The tornado also damaged Hollywood Casino; tossed semi-trailers onto their sides in an industrial area of St. Louis County; and hit Lambert Airport.
It was the second time in a little over two years that Lambert was struck. An April 22, 2011, tornado caused $25 million in damage to the terminal.
This time, the tornado caused extensive damage to two aircraft hangars, three other buildings and a parking lot. Repair costs have not been determined, Lambert spokesman Jeff Lea said.
“There’s damage and costs, but the bigger picture is you’ve seen some families in the community facing a lot more,” Lea said.
The region may have benefited from the timing of the storm. The St. Charles County twister touched down around 7:50 p.m., after rush hour so people were at home. No place is more dangerous than the road when a tornado strikes.
It also helps that most homes in St. Charles County have basements. And there was ample warning: All local TV stations cut away from programming with updates on the storm.
The storm knocked out power to nearly 100,000 Ameren utility customers Friday night. By Monday afternoon, 33,000 were still without power, mostly on the Missouri side of the metro area.
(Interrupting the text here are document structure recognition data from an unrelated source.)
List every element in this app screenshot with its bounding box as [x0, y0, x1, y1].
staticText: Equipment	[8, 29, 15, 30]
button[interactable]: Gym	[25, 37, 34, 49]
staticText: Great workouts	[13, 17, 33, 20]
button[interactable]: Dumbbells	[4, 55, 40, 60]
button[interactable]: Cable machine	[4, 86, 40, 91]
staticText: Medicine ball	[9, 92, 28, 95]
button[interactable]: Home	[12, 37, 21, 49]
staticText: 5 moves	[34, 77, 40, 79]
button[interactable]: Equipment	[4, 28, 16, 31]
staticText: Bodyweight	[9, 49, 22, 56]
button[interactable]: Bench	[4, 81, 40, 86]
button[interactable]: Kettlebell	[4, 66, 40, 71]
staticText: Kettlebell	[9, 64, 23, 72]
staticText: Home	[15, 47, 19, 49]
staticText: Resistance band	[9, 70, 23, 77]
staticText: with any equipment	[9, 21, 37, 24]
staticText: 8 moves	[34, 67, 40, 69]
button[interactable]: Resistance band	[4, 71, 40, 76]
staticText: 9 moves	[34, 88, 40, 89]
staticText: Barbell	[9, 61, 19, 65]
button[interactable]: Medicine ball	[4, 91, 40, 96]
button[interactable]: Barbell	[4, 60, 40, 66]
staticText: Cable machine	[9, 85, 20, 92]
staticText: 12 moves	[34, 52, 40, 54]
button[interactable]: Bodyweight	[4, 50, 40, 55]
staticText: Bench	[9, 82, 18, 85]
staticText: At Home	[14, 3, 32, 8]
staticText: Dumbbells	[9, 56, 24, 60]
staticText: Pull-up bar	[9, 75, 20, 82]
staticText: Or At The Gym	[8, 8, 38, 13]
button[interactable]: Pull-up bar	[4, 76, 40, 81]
Ameren said most customers should have power restored by the end of Tuesday.
Tornado-ravaged areas are trying to return to normal. The tornado damaged the Family Arena in St. Charles enough that all three high schools in the Francis Howell School District postponed graduation ceremonies that had been scheduled for this past Saturday. They were held Sunday at Lindenwood University’s football field.
St. Charles County officials expect the Family Arena roof to be repaired by next weekend, when more commencement ceremonies are scheduled for other schools.